1 Voltage clamp was used to investigate the effects of N‐[2‐p‐bromo‐cinnamylamino)ethyl]‐5‐isoquinolinesulfonamide (H‐89), a potent inhibitor of PKA, on transient outward K+ current (Ito) and inward rectifying K+ current (IK1) in rat cardiac muscle. 2 Initial experiments, performed using descending voltage ramps, showed that H‐89 inhibited both the outward and inward ramp currents in a concentration‐dependent manner at concentrations between 5 and 60 μmol l−1. A similar degree of inhibition was observed when Ito and IK1 were recorded using square wave depolarising and hyperpolarising voltage steps, respectively. 3 The IC50 was 35.8 μmol l−1 for Ito and 27.8 μmol l−1 for IK1 compared to 5.4 μmol l−1 for L‐type Ca2+ current (ICa).

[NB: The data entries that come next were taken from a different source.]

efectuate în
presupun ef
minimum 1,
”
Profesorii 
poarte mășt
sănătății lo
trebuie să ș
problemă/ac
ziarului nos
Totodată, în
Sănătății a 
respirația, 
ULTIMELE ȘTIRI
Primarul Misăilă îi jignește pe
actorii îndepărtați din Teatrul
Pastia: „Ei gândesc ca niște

The Hill coefficients for Ito, IK1 and ICa were −1.97, −1.60 and −1.21, respectively. In addition to inhibiting Ito amplitude, H‐89 also accelerated the time to peak and the rate of voltage‐dependent inactivation so that the time course of Ito was abbreviated. 4 Paired‐pulse protocols were performed to study the effects of H‐89 on steady‐state activation and inactivation as well as recovery from voltage‐dependent inactivation. H‐89 produced a concentration‐dependent rightward shift in voltage‐dependent activation but had no significant effect on steady‐state inactivation. Recovery from voltage‐dependent inactivation was delayed, although this was only visible at the highest concentration (60 μmol l−1) used. 5 In experiments investigating the effects of elevated cyclic AMP, the β‐adrenergic agonist isoprenaline and the phosphatase inhibitor calyculin A had no major effects on Ito or IK1. 6 Data suggest that the effects of H‐89 on K+ currents are more complex than simple inhibition of PKA‐mediated phosphorylation.